The Bremen Police run a mock police station education at the police academy. There novices train tactical behaviour and operational skills in practical scenarios.

Officers of Naval police have to have maritime additional qualification, trained by the Wasserschutzpolizeischule in Hamburg.

===Naval division===
The Bremen Police operate a naval division - the Wasserschutzpolizei Bremen ("Water Police Force"), WSP. Wasserschutzpolizei Bremen is part of Direktion Einsatz and is responsible for the naval police enforcement on the river Weser. Local offices are located in the port of Doventor and the Bremerhaven container terminal.
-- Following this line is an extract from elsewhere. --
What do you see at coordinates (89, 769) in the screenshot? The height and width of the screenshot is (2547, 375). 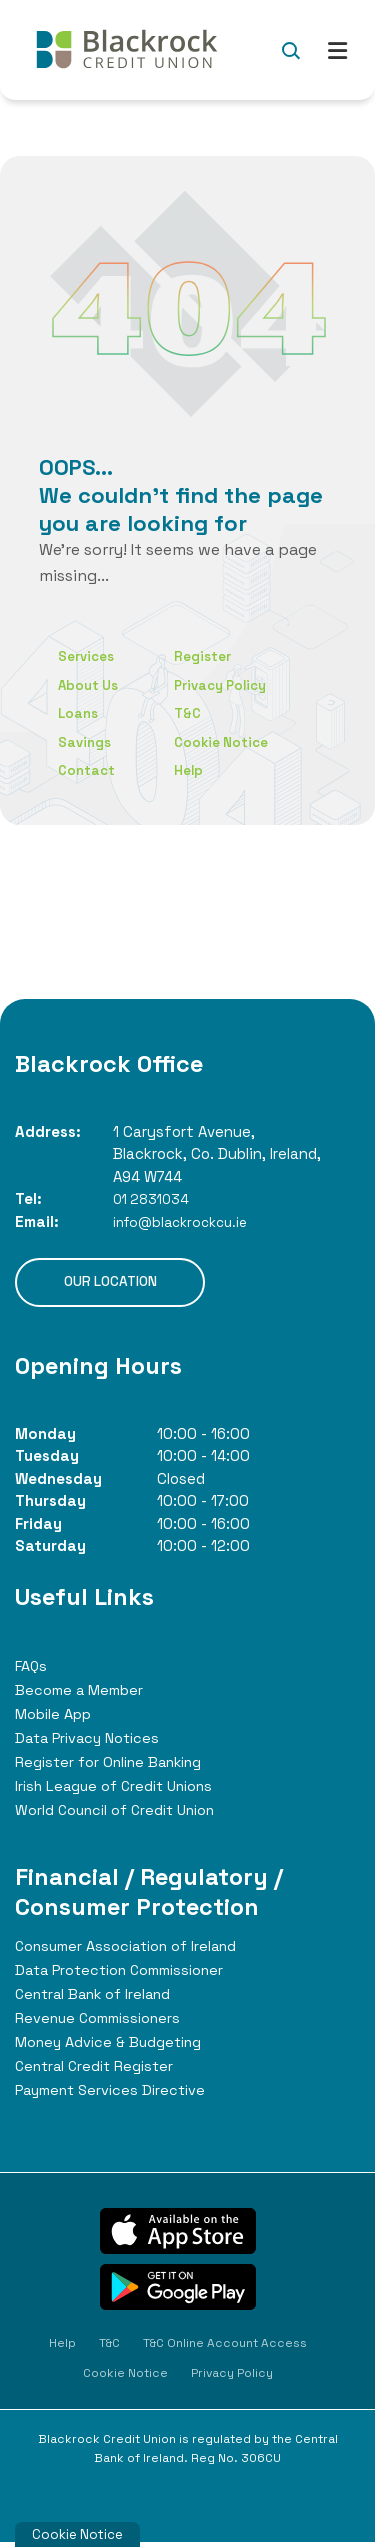 I see `Contact` at bounding box center [89, 769]. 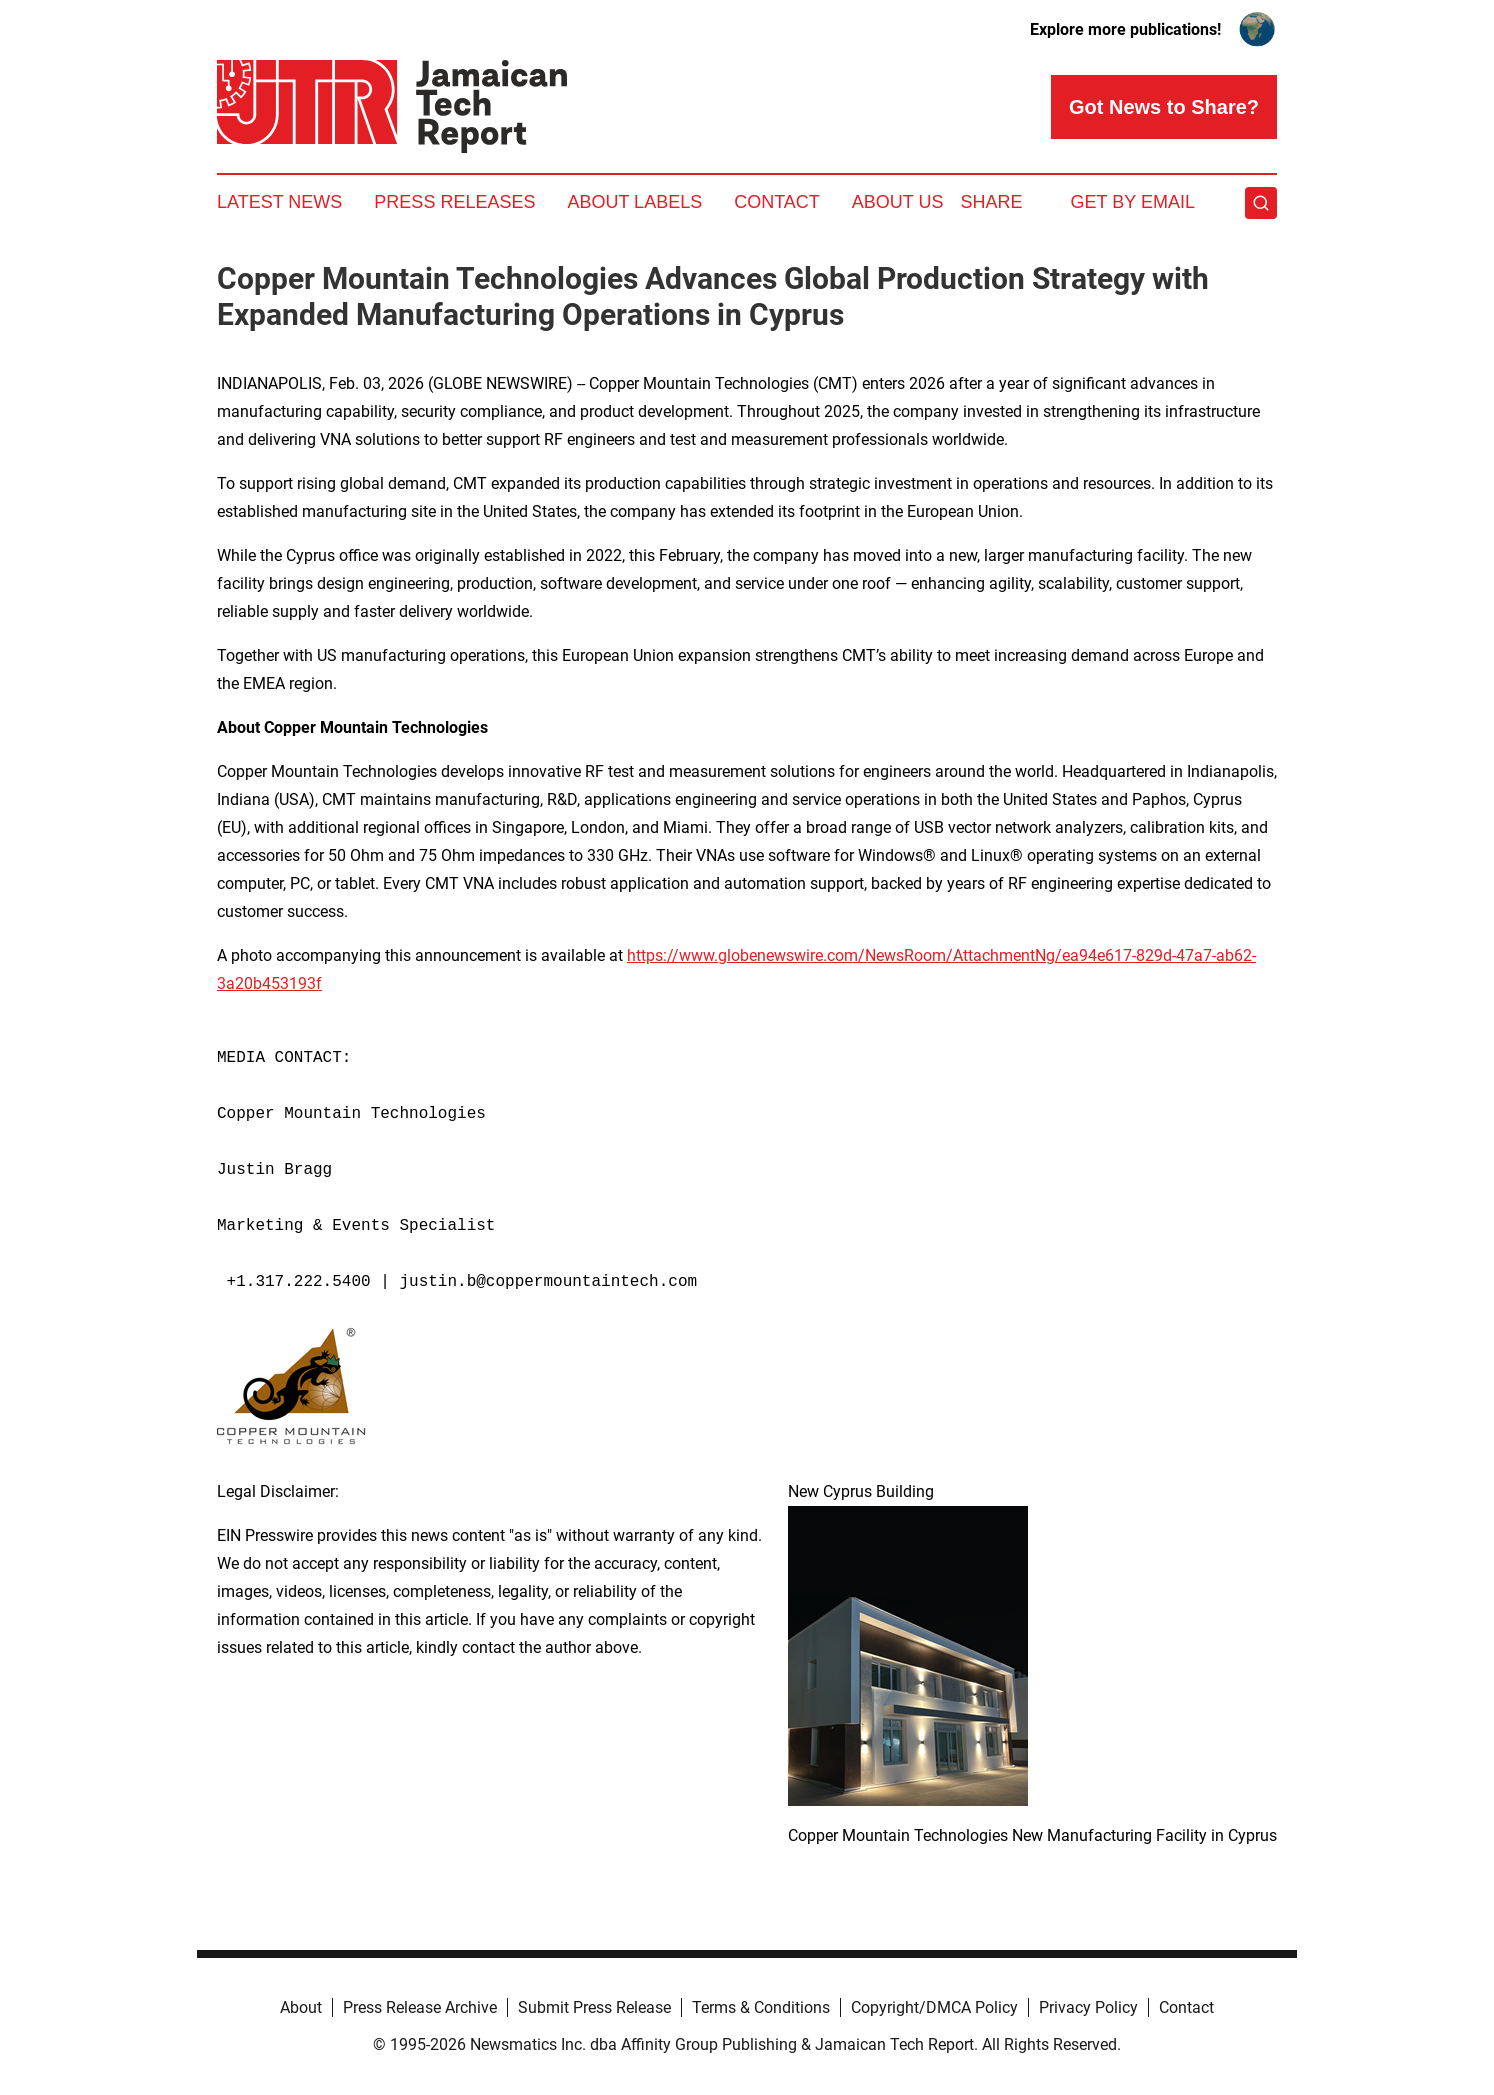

The tasks of the WSP include operational and patrol duties, crime prevention, dangerous goods transport monitoring, environmental protection, maritime safety and contact service in recreational shipping. Until 2011, WSP Bremen was also responsible for the police control of international traffic in the seaports of Bremen and Bremerhaven until those responsibilities were handed over to the Federal Police by order of federal police leadership.

=== Equipment===

The Bremen police is equipped with variety of patrol vehicles. The Bereitschaftspolizei use Mercedes Benz vans and operates two Wasserwerfer 10000 water cannons. Officers carry Walther P99 firearms as well as additional tools equipment such as handcuffs, pepperspray, a flashlight and a tonfa.

Heckler & Koch MP5 submachine guns and G36 assault rifles are additionally used by Bremen's SEK units. The state's SEK unit is often deployed in counter-terrorism operations and operations against organized crime.